Aerospike's Transaction Durability Guarantees


#1

Durability

Aerospike provides durability using multiple techniques:

  • Persistence by storing data in flash/SSD on every node and performing direct reads from flash
  • Replication within a cluster by storing copies of the data on multiple nodes
  • Replication across geographically separated clusters

Durability is achieved by SSD based storage and replication. The replication to replica (or prole) nodes is done synchronously. I.e., the client application will be informed only after the record is successfully written on the replica nodes. So, even if one node failed for any reason, we will have one more copy in another node thereby ensuring durability of the committed records. This is similar to the data + log file approach of traditional RDBMS where, If a data file is lost, the data can be recovered by replaying the log file. However, in case of Aerospike when one copy of the data is lost on a node, the data need not be recovered. Instead, the latest copy of the lost data is instantly available in one or more replica nodes in the same cluster as well as in nodes residing in remote clusters.

On top of this, Aerospike’s cross data center (XDR) support can be used to asynchronously replicate data to a geographically separated cluster providing an additional layer of durability. This will ensure that all of the data in the Aerospike database survives on a remote cluster even if an entire cluster fails and data is unrecoverable.

Resilience to simultaneous hardware failures

In the presence of node failures, applications written using Aerospike clients are able to seamlessly retrieve one of the copies of the data from the cluster with no special effort. This is because, in an Aerospike cluster, the virtual partitioning and distribution of data within the cluster is completely invisible to the application. Therefore, when application libraries make calls using the simple Client API to the Aerospike cluster, any node can take requests for any piece of data.

If a cluster node receives a request for a piece of data it does not have locally, it satisfies the request by generating a proxy request fetch the data from the real owner using the internal cluster interconnect and subsequently replying to the client directly. The Aerospike client-server protocol also implements caching of latest known locations of client requested data in the client library itself thus minimizing the number of network hops required to respond to a client request.

During the period immediately after a cluster node has been added or removed, the Aerospike cluster automatically transfers data between the nodes to rebalance and achieve data availability. During this time, Aerospike’s internal "proxy" transaction tracking allows high-consistency to be achieved by applying reads and writes to the cluster nodes which have the data, even if the data is in motion.

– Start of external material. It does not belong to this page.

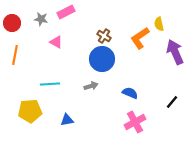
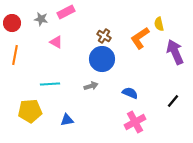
black line: moved 1 px right, 1 px up
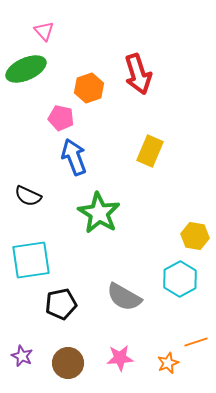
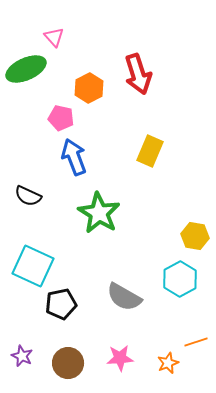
pink triangle: moved 10 px right, 6 px down
orange hexagon: rotated 8 degrees counterclockwise
cyan square: moved 2 px right, 6 px down; rotated 33 degrees clockwise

Offsite data storage and cross data center portability

Aerospike provides online backup and restore, which, as the name indicates, can be applied while the cluster is in operation. Even though data replication will solve most real-world data center availability issues, an essential tool of any database administrator is the ability to run backup and restore. An Aerospike cluster has the ability to iterate all data within a namespace (similar to a map/reduce). The backup and restore tools are typically run on a maintenance machine with a large amount of inexpensive, standard rotational disk.

Aerospike backup and restore tools are made available with full source. The file format in use is optimized for high speed but uses an ASCII format, allowing an operator to validate the data inserted into the cluster, and use standard scripts to move data from one data store to another. The backup tool splits the backup into multiple files. This allows restores to occur in parallel from multiple machines in the case of needing a very rapid response to a catastrophic failure event.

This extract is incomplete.